Namun, saat melintas di kawasan Pasar Wiradesa, salah satu remaja diketahui membawa senjata tajam sehingga menimbulkan kecurigaan warga. Warga kemudian melakukan pengejaran dan berhasil mengamankan tiga orang, sementara tiga lainnya melarikan diri.
Dari hasil pendalaman, senjata tajam tersebut diketahui milik AF. Sementara tiga remaja lainnya yang melarikan diri masing-masing berinisial M, B, dan D yang saat ini masih dalam pendataan pihak kepolisian.
Sebagaimana diketahui, bahwa seluruh pihak yang diamankan masih berstatus anak di bawah umur sehingga penanganannya mengedepankan prinsip perlindungan anak dan diversi sesuai ketentuan perundang-undangan.
Iptu Maman menegaskan bahwa pihaknya akan memberikan pembinaan kepada para remaja tersebut dan melibatkan orang tua agar kejadian serupa tidak terulang kembali.
"Kami sangat mengapresiasi kepedulian masyarakat yang telah membantu mencegah terjadinya tawuran sehingga situasi kamtibmas tetap kondusif.

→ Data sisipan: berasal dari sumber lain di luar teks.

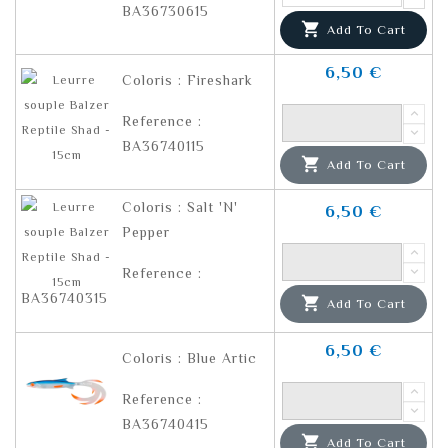
BA36730615

Add To Cart
6,50 €
Coloris : Fireshark
Reference :
BA36740115

Add To Cart
Coloris : Salt 'N'
6,50 €
Pepper
Reference :
BA36740315

Add To Cart
6,50 €
Coloris : Blue Artic
Reference :
BA36740415

Add To Cart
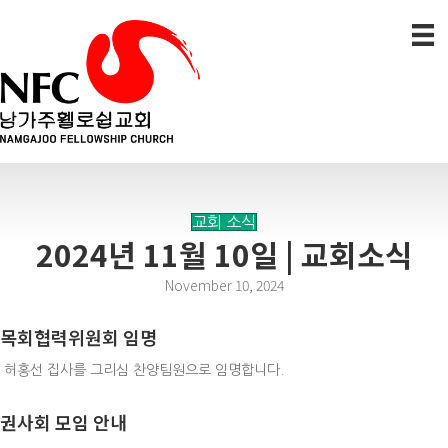
교회 소식
2024년 11월 10일 | 교회소식
November 10, 2024
목회협력위원회 임명
허홍선 집사를 그리심 찬양팀원으로 임명합니다.
권사회 모임 안내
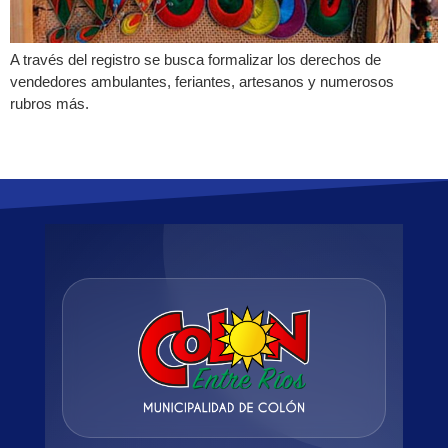
A través del registro se busca formalizar los derechos de
vendedores ambulantes, feriantes, artesanos y numerosos
rubros más.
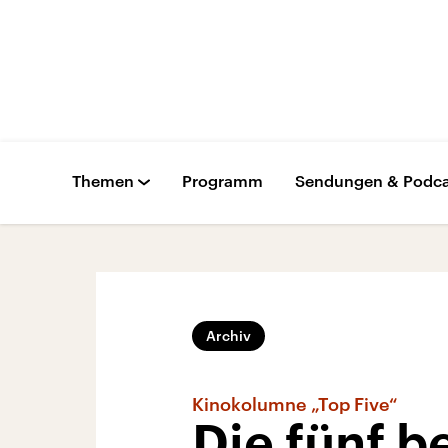
Themen
Programm
Sendungen & Podca
Archiv
Kinokolumne „Top Five“
Die fünf 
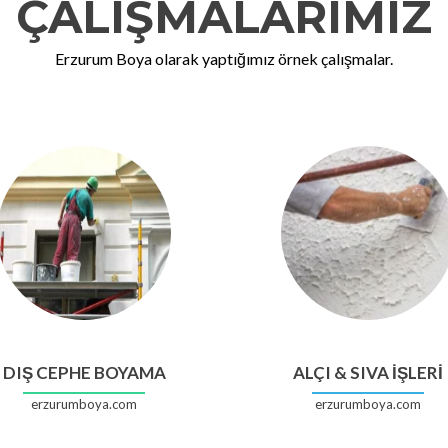
ÇALIŞMALARIMIZ
Erzurum Boya olarak yaptığımız örnek çalışmalar.
DIŞ CEPHE BOYAMA
ALÇI & SIVA İŞLERİ
erzurumboya.com
erzurumboya.com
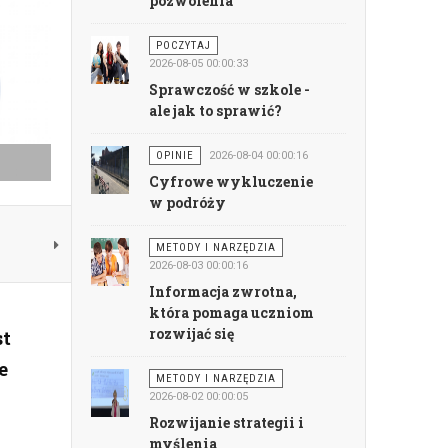
pozwolenia
POCZYTAJ
2026-08-05 00:00:33
Sprawczość w szkole -
ale jak to sprawić?
OPINIE
2026-08-04 00:00:16
Cyfrowe wykluczenie
w podróży
METODY I NARZĘDZIA
2026-08-03 00:00:16
Informacja zwrotna,
która pomaga uczniom
rozwijać się
st
e
METODY I NARZĘDZIA
2026-08-02 00:00:05
Rozwijanie strategii i
myślenia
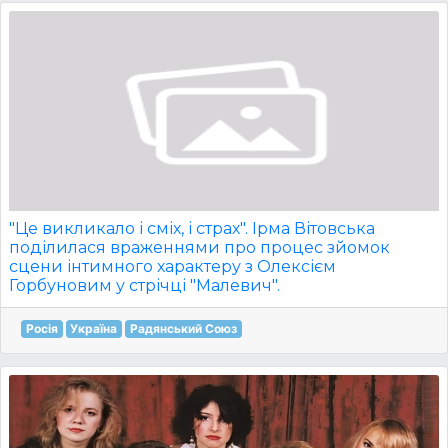
"Це викликало і сміх, і страх". Ірма Вітовська
поділилася враженнями про процес зйомок
сцени інтимного характеру з Олексієм
Горбуновим у стрічці "Малевич".
Росія
Україна
Радянський Союз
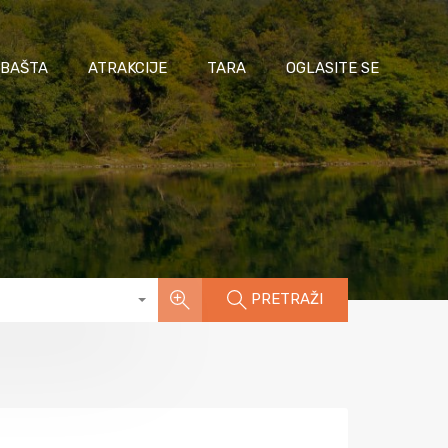
 BAŠTA
ATRAKCIJE
TARA
OGLASITE SE
PRETRAŽI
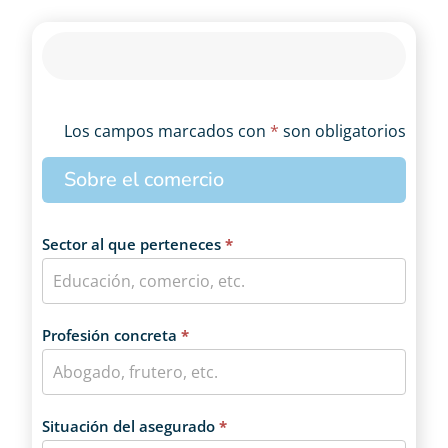
de seguros gratis, para obtener
presupuestos de cualquiera de tus
seguros, darte de baja de tu seguro
actual, asesorarte y mucho más. SIN
COMPROMISO
Los campos marcados con
*
son obligatorios
PREFIERO QUE ME LLAME
Seguro
UN AGENTE
Sobre el comercio
de
ciberseguridad
Sector al que perteneces
*
Profesión concreta
*
Situación del asegurado
*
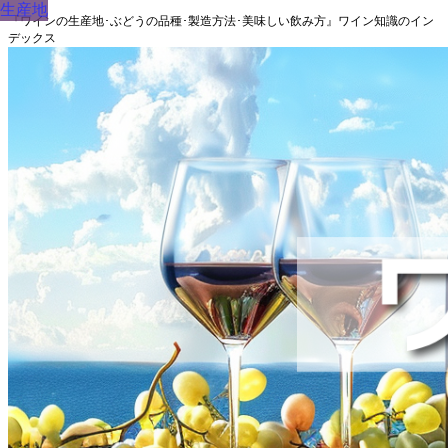
生産地
『ワインの生産地･ぶどうの品種･製造方法･美味しい飲み方』ワイン知識のイン
デックス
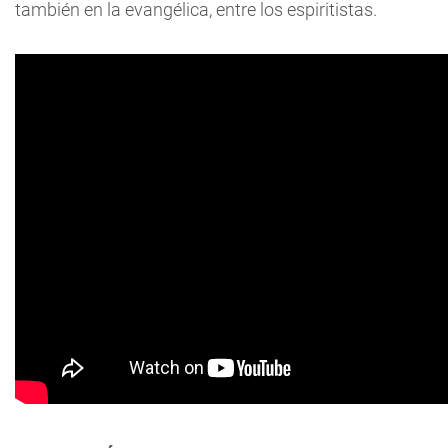
también en la evangélica, entre los espiritistas.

Karena mereka masih berstatus anak, kami akan mengedepankan pembinaan, pendampingan orang tua, serta upaya diversi sesuai aturan yang berlaku. Harapannya mereka menyadari kesalahannya dan tidak mengulangi perbuatannya di kemudian hari," tegasnya.
Kapolsek juga mengimbau para orang tua untuk meningkatkan pengawasan terhadap aktivitas anak-anak, khususnya penggunaan media sosial yang kerap menjadi sarana komunikasi maupun pemicu terjadinya aksi tawuran antar kelompok.
"Kami mengajak seluruh orang tua agar lebih memperhatikan pergaulan anak-anaknya, baik di dunia nyata maupun media sosial. Jangan sampai mereka terjerumus dalam aktivitas yang dapat membahayakan diri sendiri maupun orang lain," pungkas IPTU Maman.
Saat ini ketiga remaja tersebut telah didata dan diberikan pembinaan oleh petugas. Selanjutnya mereka akan diserahkan kembali kepada orang tua masing-masing dengan harapan dapat memperoleh pengawasan dan pembinaan yang lebih baik di lingkungan keluarga.